Elsa Leydier is a photographer. A 2015 graduate of the École Nationale Supérieure de la Photographie d'Arles (ENSP), she has developed a documentary and artistic practice focused on environmental upheavals in South America. What sets her work apart is that she does not photograph the disaster itself, but rather creates an image that forces the viewer to question their visual assumptions.
Her images are instantly recognizable: colors saturated beyond reality, distorted perspectives, and reimagined versions of familiar landscapes that suddenly seem unreal. This visual vocabulary, deliberately pop and luminous, is a strategy: by subverting the expected image of South American nature, Elsa Leydier forces the viewer to pause, to doubt, to search for what is amiss. It is in this discomfort that the power of her ecological message lies.

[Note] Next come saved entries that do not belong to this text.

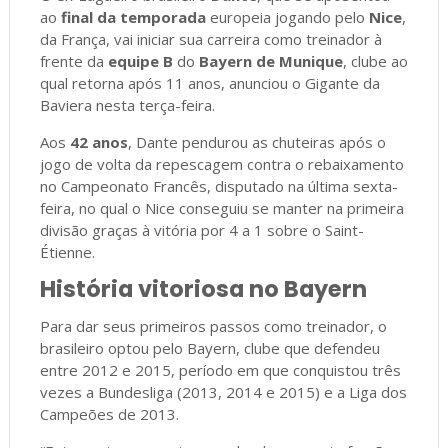
ao
final da temporada
europeia jogando pelo
Nice
,
da França, vai iniciar sua carreira como treinador à
frente da
equipe B
do
Bayern de Munique
, clube ao
qual retorna após 11 anos, anunciou o Gigante da
Baviera nesta terça-feira.
Aos
42 anos
, Dante pendurou as chuteiras após o
jogo de volta da repescagem contra o rebaixamento
no Campeonato Francês, disputado na última sexta-
feira, no qual o Nice conseguiu se manter na primeira
divisão graças à vitória por 4 a 1 sobre o Saint-
Étienne.
História vitoriosa no Bayern
Para dar seus primeiros passos como treinador, o
brasileiro optou pelo Bayern, clube que defendeu
entre 2012 e 2015, período em que conquistou três
vezes a Bundesliga (2013, 2014 e 2015) e a Liga dos
Campeões de 2013.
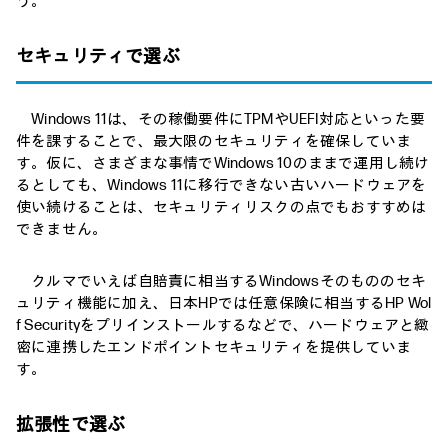
う。
セキュリティで選ぶ
Windows 11は、その稼働要件にTPMやUEFI対応といった要
件を課することで、最大限のセキュリティを確保していま
す。仮に、さまざまな事情でWindows 10のままで運用し続け
るとしても、Windows 11に移行できない古いハードウェアを
使い続けることは、セキュリティリスクの点でもおすすめは
できません。
クルマでいえば自賠責に相当するWindowsそのもののセキ
ュリティ機能に加え、日本HPでは任意保険に相当するHP Wol
f Securityをプリインストールするなどで、ハードウェアと緻
密に連携したエンドポイントセキュリティを提供していま
す。
拡張性で選ぶ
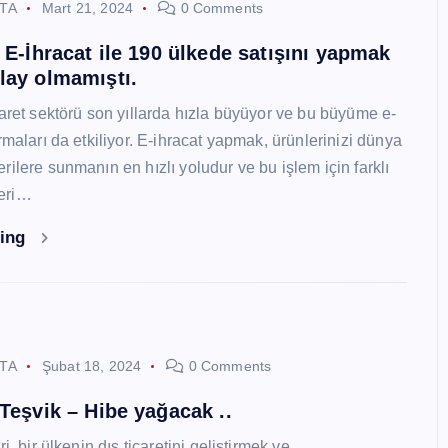
STA
Mart 21, 2024
0 Comments
i E-İhracat ile 190 ülkede satışını yapmak
lay olmamıştı.
caret sektörü son yıllarda hızla büyüyor ve bu büyüme e-
rmaları da etkiliyor. E-ihracat yapmak, ürünlerinizi dünya
ilere sunmanın en hızlı yoludur ve bu işlem için farklı
eri…
ding
STA
Şubat 18, 2024
0 Comments
 Teşvik – Hibe yağacak ..
i, bir ülkenin dış ticaretini geliştirmek ve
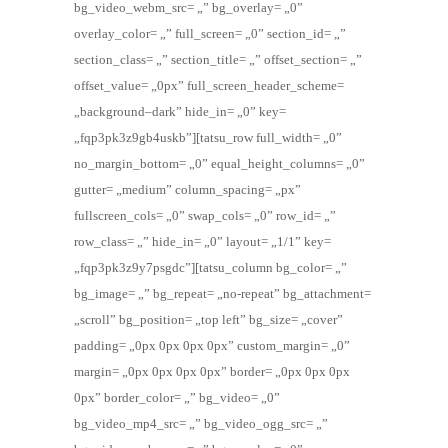
bg_video_webm_src= „” bg_overlay= „0”
overlay_color= „” full_screen= „0” section_id= „”
section_class= „” section_title= „” offset_section= „”
offset_value= „0px” full_screen_header_scheme=
„background–dark” hide_in= „0” key=
„fqp3pk3z9gb4uskb”][tatsu_row full_width= „0”
no_margin_bottom= „0” equal_height_columns= „0”
gutter= „medium” column_spacing= „px”
fullscreen_cols= „0” swap_cols= „0” row_id= „”
row_class= „” hide_in= „0” layout= „1/1” key=
„fqp3pk3z9y7psgdc”][tatsu_column bg_color= „”
bg_image= „” bg_repeat= „no-repeat” bg_attachment=
„scroll” bg_position= „top left” bg_size= „cover”
padding= „0px 0px 0px 0px” custom_margin= „0”
margin= „0px 0px 0px 0px” border= „0px 0px 0px
0px” border_color= „” bg_video= „0”
bg_video_mp4_src= „” bg_video_ogg_src= „”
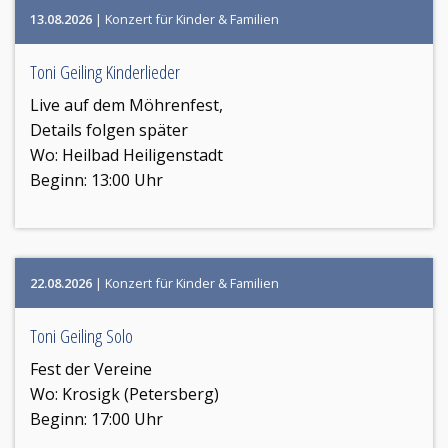
13.08.2026
| Konzert für Kinder & Familien
Toni Geiling Kinderlieder
Live auf dem Möhrenfest,
Details folgen später
Wo:
Heilbad Heiligenstadt
Beginn: 13:00 Uhr
22.08.2026
| Konzert für Kinder & Familien
Toni Geiling Solo
Fest der Vereine
Wo:
Krosigk (Petersberg)
Beginn: 17:00 Uhr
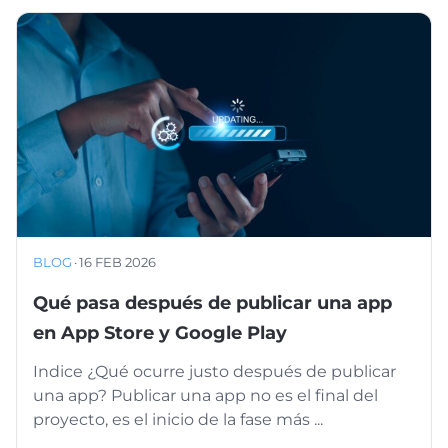
BLOG
·
16 FEB 2026
Qué pasa después de publicar una app
en App Store y Google Play
Indice ¿Qué ocurre justo después de publicar
una app? Publicar una app no es el final del
proyecto, es el inicio de la fase más ...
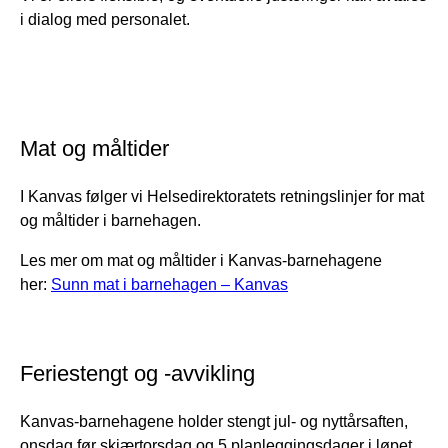
i dialog med personalet.
Mat og måltider
I Kanvas følger vi Helsedirektoratets retningslinjer for mat
og måltider i barnehagen.
Les mer om mat og måltider i Kanvas-barnehagene
her:
Sunn mat i barnehagen – Kanvas
Feriestengt og -avvikling
Kanvas-barnehagene holder stengt jul- og nyttårsaften,
onsdag før skjærtorsdag og 5 planleggingsdager i løpet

This work moves between Brazil and France, documenting threatened ecosystems—forests, coastal areas, and mining sites—while maintaining an aesthetic distance that eschews pathos in favor of unsettling the viewer.
Elsa Leydier is the recipient of the Maison Ruinart Prize and the Dior Prize for Young Photographers, two of the most prestigious awards in contemporary photography in France. She is also a finalist for the HSBC Photography Prize. Her work has been exhibited at the Rencontres d'Arles, the Bibliothèque François Mitterrand (BnF), BOZAR in Brussels, the Institut Français in Beijing, and in international private collections, including that of Maison Ruinart.
Using saturated colors and surreal perspectives, she deliberately blurs the boundaries between the real and the imaginary, prompting viewers to question their own convictions and beliefs. Her work is a call to deconstruct and reconstruct our understanding of the world, confronting us with different forms of reality.